**Exercise directions**:
Word for word, copy out the data below, omitting pictures.

Input for this task Start Marker

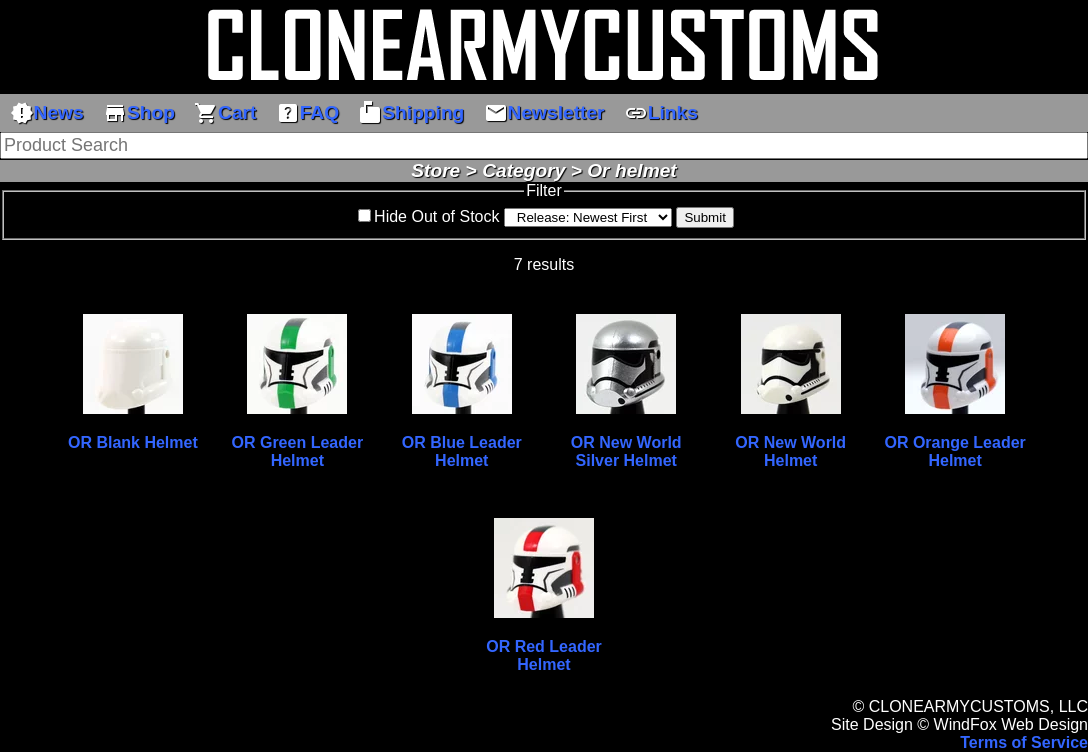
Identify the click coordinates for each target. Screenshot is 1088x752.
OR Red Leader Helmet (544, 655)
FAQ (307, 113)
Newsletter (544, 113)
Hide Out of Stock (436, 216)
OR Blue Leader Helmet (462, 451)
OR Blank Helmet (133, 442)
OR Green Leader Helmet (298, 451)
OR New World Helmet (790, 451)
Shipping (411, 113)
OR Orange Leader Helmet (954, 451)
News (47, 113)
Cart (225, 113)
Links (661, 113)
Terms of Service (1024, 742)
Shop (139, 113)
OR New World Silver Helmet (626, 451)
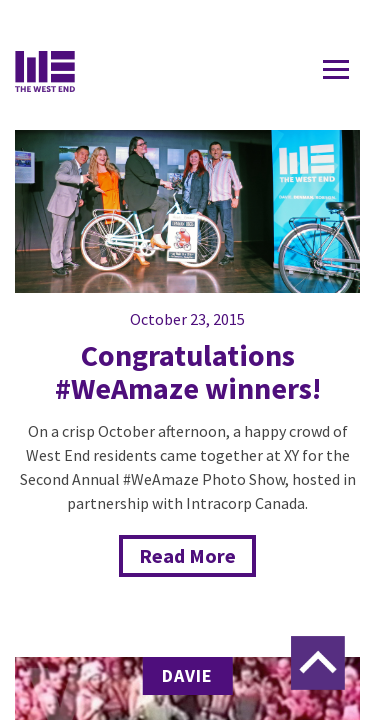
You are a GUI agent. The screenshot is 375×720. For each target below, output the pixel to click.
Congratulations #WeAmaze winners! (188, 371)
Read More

Input for this task End Marker

**Output of the exercise**:
Identify the click coordinates for each target. Screenshot is 1088x752.
OR Red Leader Helmet (544, 655)
FAQ (307, 113)
Newsletter (544, 113)
Hide Out of Stock (436, 216)
OR Blue Leader Helmet (462, 451)
OR Blank Helmet (133, 442)
OR Green Leader Helmet (298, 451)
OR New World Helmet (790, 451)
Shipping (411, 113)
OR Orange Leader Helmet (954, 451)
News (47, 113)
Cart (225, 113)
Links (661, 113)
Terms of Service (1024, 742)
Shop (139, 113)
OR New World Silver Helmet (626, 451)
You are a GUI agent. The screenshot is 375×720. For each target below, output the pixel to click.
Congratulations #WeAmaze winners! (188, 371)
Read More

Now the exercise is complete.